_WHAT IS EXPECTED_: Where in the entries below does "John" appear? Copy every line that has it.

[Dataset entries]
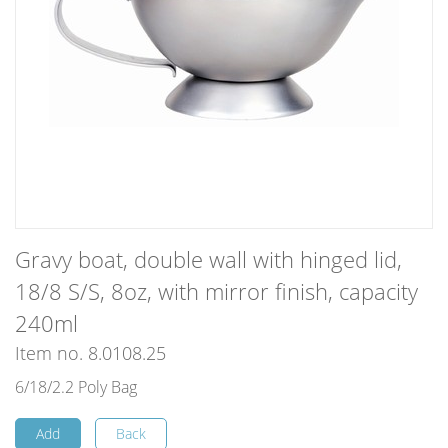
Gravy boat, double wall with hinged lid,
18/8 S/S, 8oz, with mirror finish, capacity
240ml
Item no. 8.0108.25
6/18/2.2 Poly Bag
Add
Back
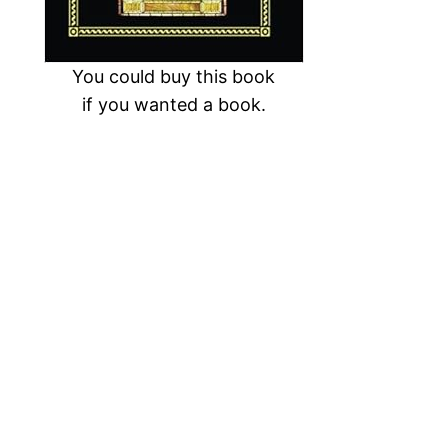
You could buy this book
if you wanted a book.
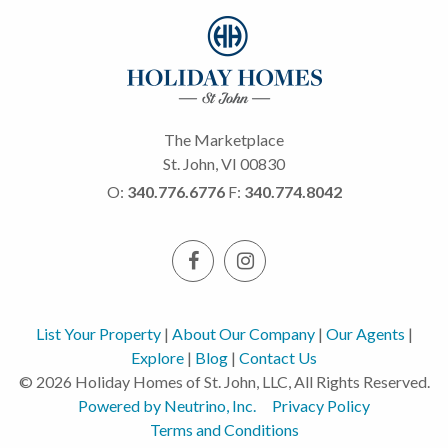
The Marketplace
St. John, VI 00830
O:
340.776.6776
F:
340.774.8042
List Your Property
|
About Our Company
|
Our Agents
|
Explore
|
Blog
|
Contact Us
© 2026 Holiday Homes of St. John, LLC, All Rights Reserved.
Powered by Neutrino, Inc.
Privacy Policy
Terms and Conditions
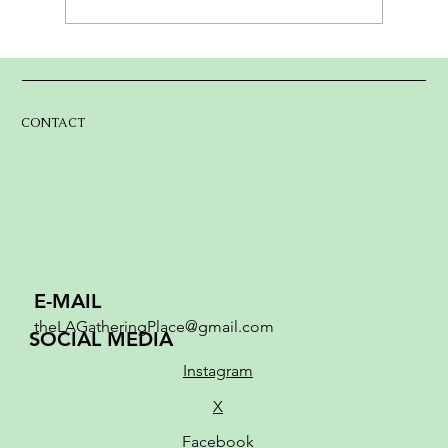
The Lake Arrowhead Gathering Place:
From Dream to MovementMarch 2026
CONTACT
E-MAIL
theLAGatheringPlace@gmail.com
SOCIAL MEDIA
Instagram
X
Facebook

_TASK OUTPUT_:
St. John, VI 00830
© 2026 Holiday Homes of St. John, LLC, All Rights Reserved.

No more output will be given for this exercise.